No. Internet response time is actually not as big an issue as people think. Most large companies, and even smaller ones, have good speed to the pipe. The scalability of the Internet itself is not the bottleneck today. Instead, it's the individual nodes within the infrastructure that need to be set up to handle the appropriate volume of traffic and data.
So most of the issues are with the software itself?
Yes, especially when you're talking about 10-plus billion rows of data, as we often are at 1010data. That's a large data set. The demand for handling more and more data is growing exponentially, meaning that the software that is moving around that data must be able to handle trillions of rows of data with appropriate response times.
How much of an issue is security in cloud computing?
We've addressed the security issue at 1010data; we use secure encrypted methods for collecting data.
With cloud computing in general, security really should be a bigger concept or issue than it is. It's amazing how many people buy things over the Internet without thinking much about security.
[In purchasing a cloud computing solution,] security absolutely should be a question posed to every vendor under consideration. In a few years, I predict it won't even be an issue because all vendors will have to play in a secured environment.
So security will just be a given at that point. But we're not there yet?
I don't think so.
What about service-level agreements in the cloud? In terms of best practices, can you offer some suggestions on how SLAs should be structured to address performance and other issues?
Cloud computing actually gives companies the opportunity to set up service-level agreements that are better than SLAs set up under a traditional data warehousing environment. Most companies manage their data warehouse as a lower-level priority in terms of recovery and accessibility and uptime guarantees, simply because it's historical data versus live transactional data.
With the cloud, you can provide service-level agreements that should be well above 99 percent uptime, 7/24, 365 days a year.
The cloud should improve on delivery to users, and it should be cheaper -- significantly cheaper, not just incrementally cheaper.
Regarding historical data versus transactional in the cloud, what are your thoughts on where companies should be spending money and effort?
I feel very strongly that companies should not spend a lot of money on historical analysis, because there's not a lot you can do about what happened.

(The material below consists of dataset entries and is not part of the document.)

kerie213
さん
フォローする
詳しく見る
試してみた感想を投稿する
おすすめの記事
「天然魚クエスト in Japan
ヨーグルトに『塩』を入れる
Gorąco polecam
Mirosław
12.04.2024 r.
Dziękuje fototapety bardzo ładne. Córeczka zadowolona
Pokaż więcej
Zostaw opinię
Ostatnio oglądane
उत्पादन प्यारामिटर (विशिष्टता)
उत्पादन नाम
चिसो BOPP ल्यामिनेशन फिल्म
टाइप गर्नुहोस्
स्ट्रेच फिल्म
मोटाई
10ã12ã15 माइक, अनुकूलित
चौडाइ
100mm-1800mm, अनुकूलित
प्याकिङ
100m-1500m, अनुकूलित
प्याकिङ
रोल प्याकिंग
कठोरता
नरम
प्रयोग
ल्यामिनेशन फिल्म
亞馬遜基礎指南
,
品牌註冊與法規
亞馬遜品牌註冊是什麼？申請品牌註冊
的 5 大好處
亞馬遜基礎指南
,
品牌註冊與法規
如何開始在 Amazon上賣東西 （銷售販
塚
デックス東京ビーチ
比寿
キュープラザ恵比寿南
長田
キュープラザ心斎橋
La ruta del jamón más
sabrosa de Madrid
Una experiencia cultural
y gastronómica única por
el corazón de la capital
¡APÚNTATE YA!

You want to use historical data to make better decisions in the future, [but] you shouldn't be spending a lot of money on that. Really, the amount of money people are spending on data warehousing is just ridiculous. There's simply too much money, in my opinion, spent on the care and feeding of historical data, rather than on transactional data. That's where the focus should be -- modeling and predicting the future.

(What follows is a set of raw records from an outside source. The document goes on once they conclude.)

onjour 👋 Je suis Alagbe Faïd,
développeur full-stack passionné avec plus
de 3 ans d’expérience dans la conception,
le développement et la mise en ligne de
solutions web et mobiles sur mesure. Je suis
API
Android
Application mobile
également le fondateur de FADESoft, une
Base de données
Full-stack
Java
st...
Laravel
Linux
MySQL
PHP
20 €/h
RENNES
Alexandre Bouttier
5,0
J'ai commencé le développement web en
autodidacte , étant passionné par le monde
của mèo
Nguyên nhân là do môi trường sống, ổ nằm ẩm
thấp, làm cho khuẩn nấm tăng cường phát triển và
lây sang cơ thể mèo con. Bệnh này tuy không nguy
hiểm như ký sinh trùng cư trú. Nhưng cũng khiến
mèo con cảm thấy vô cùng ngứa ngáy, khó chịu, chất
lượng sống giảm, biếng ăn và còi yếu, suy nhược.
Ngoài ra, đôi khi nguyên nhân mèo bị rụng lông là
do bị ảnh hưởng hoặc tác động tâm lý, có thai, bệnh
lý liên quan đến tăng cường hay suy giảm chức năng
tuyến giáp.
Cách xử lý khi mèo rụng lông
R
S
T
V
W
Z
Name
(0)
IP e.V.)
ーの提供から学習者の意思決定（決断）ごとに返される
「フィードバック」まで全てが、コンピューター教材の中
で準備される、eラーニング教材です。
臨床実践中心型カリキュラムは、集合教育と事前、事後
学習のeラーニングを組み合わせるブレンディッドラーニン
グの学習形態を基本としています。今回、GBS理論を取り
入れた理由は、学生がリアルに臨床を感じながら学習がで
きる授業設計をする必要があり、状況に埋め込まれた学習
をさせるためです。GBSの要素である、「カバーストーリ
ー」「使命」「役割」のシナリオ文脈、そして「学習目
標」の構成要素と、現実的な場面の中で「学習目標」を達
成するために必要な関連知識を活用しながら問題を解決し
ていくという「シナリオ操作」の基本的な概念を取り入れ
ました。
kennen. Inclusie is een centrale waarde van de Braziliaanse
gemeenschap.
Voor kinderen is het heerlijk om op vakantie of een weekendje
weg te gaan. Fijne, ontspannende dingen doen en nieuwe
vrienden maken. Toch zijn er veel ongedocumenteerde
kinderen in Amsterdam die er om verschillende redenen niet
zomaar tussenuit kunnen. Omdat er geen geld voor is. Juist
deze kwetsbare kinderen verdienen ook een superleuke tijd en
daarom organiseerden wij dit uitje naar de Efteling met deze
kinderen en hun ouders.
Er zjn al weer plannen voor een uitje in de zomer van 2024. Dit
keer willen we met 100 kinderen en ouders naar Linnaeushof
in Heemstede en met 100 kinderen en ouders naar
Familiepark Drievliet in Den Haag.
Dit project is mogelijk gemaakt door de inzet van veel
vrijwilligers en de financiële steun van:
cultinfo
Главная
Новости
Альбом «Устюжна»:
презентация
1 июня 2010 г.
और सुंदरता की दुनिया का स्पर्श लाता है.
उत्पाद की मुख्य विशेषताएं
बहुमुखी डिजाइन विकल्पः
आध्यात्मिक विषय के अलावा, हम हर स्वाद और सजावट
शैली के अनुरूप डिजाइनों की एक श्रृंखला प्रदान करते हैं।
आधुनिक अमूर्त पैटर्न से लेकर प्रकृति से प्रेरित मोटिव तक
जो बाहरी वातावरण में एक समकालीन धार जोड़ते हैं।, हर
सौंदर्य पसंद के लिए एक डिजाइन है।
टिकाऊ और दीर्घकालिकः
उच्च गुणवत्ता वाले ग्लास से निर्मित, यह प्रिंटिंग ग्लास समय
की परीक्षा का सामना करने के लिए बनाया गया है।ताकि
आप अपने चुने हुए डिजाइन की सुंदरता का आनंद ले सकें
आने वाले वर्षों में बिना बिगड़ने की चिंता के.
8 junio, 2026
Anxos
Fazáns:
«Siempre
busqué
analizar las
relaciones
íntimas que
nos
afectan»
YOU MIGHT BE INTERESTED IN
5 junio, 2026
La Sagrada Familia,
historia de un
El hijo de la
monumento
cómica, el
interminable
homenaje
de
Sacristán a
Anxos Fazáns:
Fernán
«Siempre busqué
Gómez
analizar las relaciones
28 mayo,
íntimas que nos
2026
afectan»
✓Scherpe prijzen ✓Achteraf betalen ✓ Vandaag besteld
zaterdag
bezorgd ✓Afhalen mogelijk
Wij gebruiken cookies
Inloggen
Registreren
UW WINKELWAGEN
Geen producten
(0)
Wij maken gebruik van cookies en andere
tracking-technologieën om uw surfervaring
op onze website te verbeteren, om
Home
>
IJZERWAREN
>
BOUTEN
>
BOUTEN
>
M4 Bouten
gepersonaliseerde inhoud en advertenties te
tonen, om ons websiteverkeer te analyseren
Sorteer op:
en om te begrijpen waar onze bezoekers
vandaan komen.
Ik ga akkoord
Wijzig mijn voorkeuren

Do you define what 1010data offers in terms of cloud computing? Can you describe where you fit in the market?
You can call it a dedicated cloud or the 1010data cloud. We're a dedicated environment for the customer. It's certainly the cloud, but it's a very specialized hosted service; we've been doing it for a long time.
At 1010data, we give what I call upside-down analytics. Instead of starting at the top with assumptions on what you think happened, and why, and working your way down, you start with the user and ask, what do you want to see? We go up from there -- we dive in and say, what do you have in terms of data and what do you want to know?
That's true analytics -- ask a question, get an answer, and the answer generates two or three more questions. You simply cannot do that without instantaneous response time, because you lose your train of thought.
At 1010data, we provide the ability to go to the source data very quickly. The volume of data we load in minutes is quite impressive. It's one of our secret sauces -- our ability to get data into the system quickly.